Another issue of significance for people with disabilities, particularly those with physical disabilities, is that quarantining their income to a BasicsCard puts some people in a situation where they will likely need to hand over their card to a third party to make purchases for them, and disclose their PIN. This could potentially open up new layers of financial exploitation for people with disabilities, if the people to whom cards are loaned for one purpose decide to use them for another. Some people with physical disabilities will need a carer or support person to undertake many of the essential weekly tasks, such as grocery shopping and bill payment in person if they do not have internet access and cannot pay online. Even if purchases are made as directed, and food is brought into the house, there is no guarantee that the person who paid for it will experience food security as a result. For example, one Indigenous woman subject to ‘vulnerable’ income management stated that: ‘[s]ometimes if you got big family and they come over they eat all your food ... it’s gone then’.[116] Another Indigenous woman also subject to ‘vulnerable’ income management explained:

BasicsCard has not changed humbug for me at all. That mob don’t take no for an answer. They use me as a temporary house and when they come in from Groote Eylandt and Daly River way, they stay here and don’t help me with anything.[117]
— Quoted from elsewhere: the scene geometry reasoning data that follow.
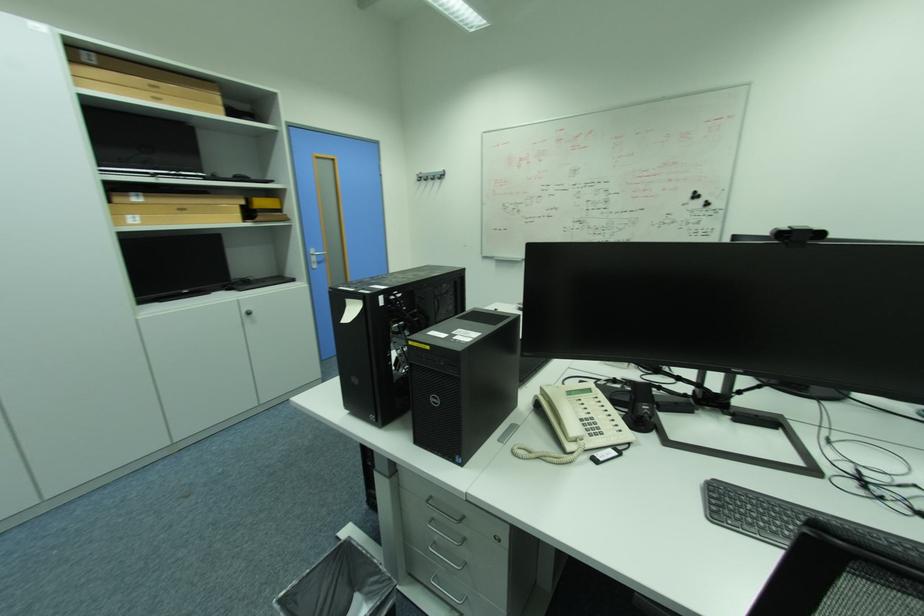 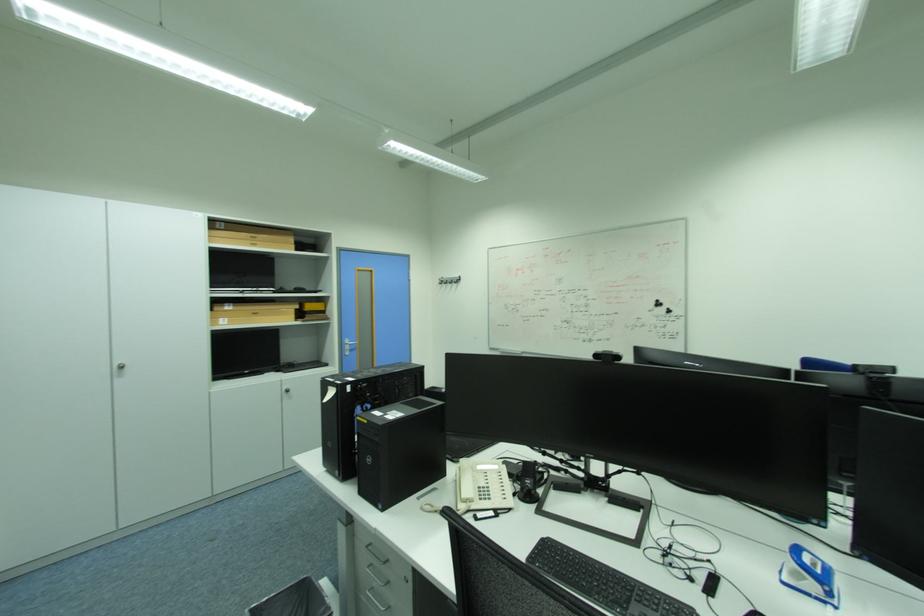 In the second image, find the point that corresponds to point (161, 100) in the first image.

(261, 246) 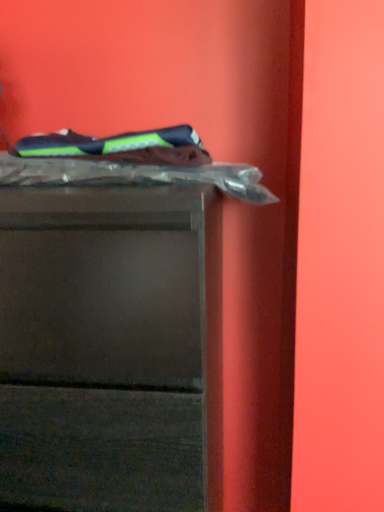 Question: Is dark blue fabric at upper left, the 2th laundry positioned from the bottom, at the right side of clear plastic laundry at upper center, the 1th laundry from the bottom?

Choices:
 (A) no
 (B) yes

Answer: (A)

Question: Is dark blue fabric at upper left, the 2th laundry positioned from the bottom, positioned beyond the bounds of clear plastic laundry at upper center, the 2th laundry from the top?

Choices:
 (A) yes
 (B) no

Answer: (A)

Question: Can you confirm if dark blue fabric at upper left, which is the 1th laundry from top to bottom, is smaller than clear plastic laundry at upper center, the 2th laundry from the top?

Choices:
 (A) yes
 (B) no

Answer: (A)

Question: Considering the relative sizes of dark blue fabric at upper left, the 2th laundry positioned from the bottom, and clear plastic laundry at upper center, the 2th laundry from the top, in the image provided, is dark blue fabric at upper left, the 2th laundry positioned from the bottom, bigger than clear plastic laundry at upper center, the 2th laundry from the top,?

Choices:
 (A) yes
 (B) no

Answer: (B)

Question: Is the depth of dark blue fabric at upper left, which is the 1th laundry from top to bottom, greater than that of clear plastic laundry at upper center, the 1th laundry from the bottom?

Choices:
 (A) no
 (B) yes

Answer: (A)

Question: Is clear plastic laundry at upper center, the 2th laundry from the top, located within dark blue fabric at upper left, the 2th laundry positioned from the bottom?

Choices:
 (A) no
 (B) yes

Answer: (A)

Question: Can you confirm if dark blue fabric at upper left, the 2th laundry positioned from the bottom, is shorter than matte plastic chest of drawers at upper left?

Choices:
 (A) yes
 (B) no

Answer: (A)

Question: Is the depth of dark blue fabric at upper left, the 2th laundry positioned from the bottom, less than that of matte plastic chest of drawers at upper left?

Choices:
 (A) yes
 (B) no

Answer: (B)

Question: Considering the relative positions of dark blue fabric at upper left, the 2th laundry positioned from the bottom, and matte plastic chest of drawers at upper left in the image provided, is dark blue fabric at upper left, the 2th laundry positioned from the bottom, to the right of matte plastic chest of drawers at upper left from the viewer's perspective?

Choices:
 (A) no
 (B) yes

Answer: (B)

Question: From a real-world perspective, is dark blue fabric at upper left, which is the 1th laundry from top to bottom, under matte plastic chest of drawers at upper left?

Choices:
 (A) no
 (B) yes

Answer: (A)

Question: Does dark blue fabric at upper left, the 2th laundry positioned from the bottom, have a greater width compared to matte plastic chest of drawers at upper left?

Choices:
 (A) no
 (B) yes

Answer: (A)

Question: From the image's perspective, does dark blue fabric at upper left, the 2th laundry positioned from the bottom, appear higher than matte plastic chest of drawers at upper left?

Choices:
 (A) yes
 (B) no

Answer: (A)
Although the Government refers to income sharing among Indigenous people in a pejorative sense as ‘humbugging’, and the woman quoted directly above had a negative experience of resource sharing, there can also be positive aspects to the practice of ‘demand sharing’, communal property ownership and communal management of finances.[118] Ultimately, people should be able to choose how they manage their money, including a cultural preference for income sharing, unless it can be proven that there is some crime or tort occurring.

Compulsory income management misses the mark in terms of achieving the Australian Government’s stated policy objectives.[119] Nevertheless, the Government remains ideologically devoted to the program in the face of evidence that it is deeply problematic.

V Contesting Official Narratives of Incompetence, ‘Vulnerability’, and Benevolent Assistance

As is apparent from the preceding analysis of the Northern Territory Income Management Evaluation, government framing of income management as a supportive program contrasts sharply with the views of many of those subject to it. From the perspective of the program’s unwilling participants, income management law could be seen as an ideological weapon wielded by powerful players intent on maintaining historically entrenched socio-economic hierarchies. As already discussed, the administrative workings of the scheme have imposed and exacerbated financial hardship for some social security recipients. The fact that paying with a BasicsCard can cost more money because of merchant-imposed minimum spend requirements provides another example of this perverse effect.[120] Even though this cost burden stems from the scheme itself, no additional money is given to social security recipients to cover these extra costs. People are thereby left in a situation where their limited income does not go as far as it once did, because the option to pay for all outgoings in cash has been removed. This is a detrimental effect for people struggling to exist on low incomes.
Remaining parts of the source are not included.